You might imagine that all one should need to operate a microscope would be a good set of eyes. Unfortunately if you are an amputee that may not be the case. Veterinary lab work for example requires control of focus, as well as the ability to move the sample in both X and Y directions, and these are not tasks that can easily be performed simultaneously with only a single hand.
[ksk]’s solution to this problem is to use geared stepper motors and an Arduino Mega to allow the manual functions of the microscope to be controlled from a computer mouse or trackball. The motors are mounted on the microscope controls with a custom 3D-printed housing. A rotary selector on the control box containing the Arduino allows the user to select a slow or fast mode for fine or coarse adjustment.
It’s fair to say that this project is still a work in progress, we’re featuring it in our series of posts looking at Hackaday Prize entries. However judging by the progress reported so far it’s clear that this is a project with significant potential, and we can see the finished product could be of use to anyone operating the microscope.
We’ve featured one or two mouse controlled projects over the years, though not controlling microscopes. Here’s one mouse controlled robot arm, and we’ve covered another arm with a 3D mouse.
Good idea but wouldn’t a joystick work better?
I’d say something like a wii nunchuck with thumb stick and scroll wheel where the trigger is.
Though since there’s two buttons in trigger position on them maybe use as is.
For odd balls like me, would prefer mouse over such tumb controlled joysticks( maybe good old classic joysticks would work though).
No a mouse would definitely piss me off sooner rather than later in an application like this, get it all set where you want it, put eye to eyepiece, but there’s a light across the room, lift hand to shade eye, elbow nudges mouse… consult paper while working, put it down, nudges mouse, kick table, nudges mouse, then if you implement left click needed to activate dragging the stage, it always twitches a little when you lift off the button. Occasionally on a PC when I need pixel perfect positioning, I’ll switch to a trackball, because mice are too annoying for high precision…. trackballs are too annoying for getting around large areas of screen real estate and pulling menus etc.
I have always thought some sort of low friction balanced mounting of a boom scope and a solid forehead rest would work great as you could move the scope around with your neck and keep your hands doing whatever.
For that matter, you could eyeball track and looking at extreme edges of field of view would track stage that direction…
Then maybe narrow eyes/squint to focus in, wide eyes to focus out, that would probably need calibrating to individual users though.
Just scrolling through I read: “Mouse controlled oscilloscope”
As a guy that has spent insane amounts of time glued to a microscope, this is awesome.
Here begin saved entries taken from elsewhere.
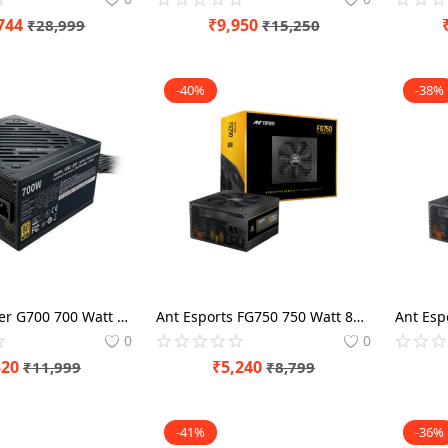
744
₹
9,950
₹
28,999
₹
15,250
-40%
-38%
Cooler Master G700 700 Watt 80 Plus Gold SMPS
Ant Esports FG750 750 Watt 80 Plus Gold SMPS
0
0
320
₹
5,240
₹
11,999
₹
8,799
-41%
-36%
Give me a multi-button mouse with a scroll wheel (or two). Let me control the positioning of the stage by clicking and dragging, or “edging” the screen. Let me do fine focus adjustment with the scroll wheel. With the newer systems, let me adjust the angle of the light, color/lamp select, polarization through the mouse.
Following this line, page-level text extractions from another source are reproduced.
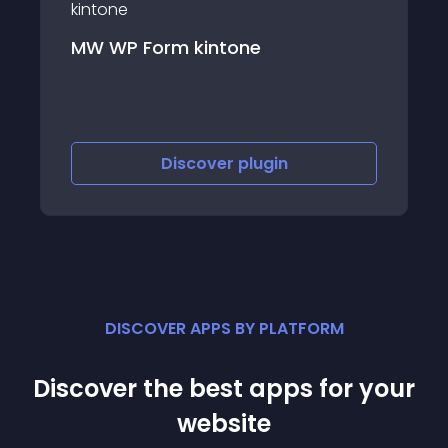
Memberlite Shortcodes
Discover
plugin
DISCOVER APPS BY PLATFORM
Discover the best apps for your
website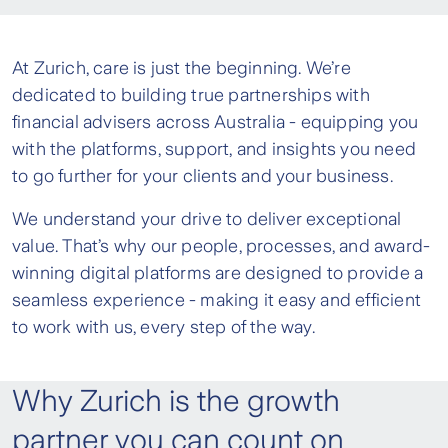
At Zurich, care is just the beginning. We’re
dedicated to building true partnerships with
financial advisers across Australia - equipping you
with the platforms, support, and insights you need
to go further for your clients and your business.
We understand your drive to deliver exceptional
value. That’s why our people, processes, and award-
winning digital platforms are designed to provide a
seamless experience - making it easy and efficient
to work with us, every step of the way.
Why Zurich is the growth
partner you can count on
“Killer App” for a microscope: Give me the tools that radiologists take for granted. Give me a graphic overlay on top of my viewing field. Don’t digitize my image, but project data onto that image. Let me select content for highlight on the image, let me drag my measuring scales onto the image. Record all of my settings on to the image to image export for research. An augmented reality microscope would be an amazing research tool.
So much of the work I did involved stupid data transfer, manual note taking. Hell, you want to improve the life of thousands of lab techs? Show me the cell counter output IN my visual field.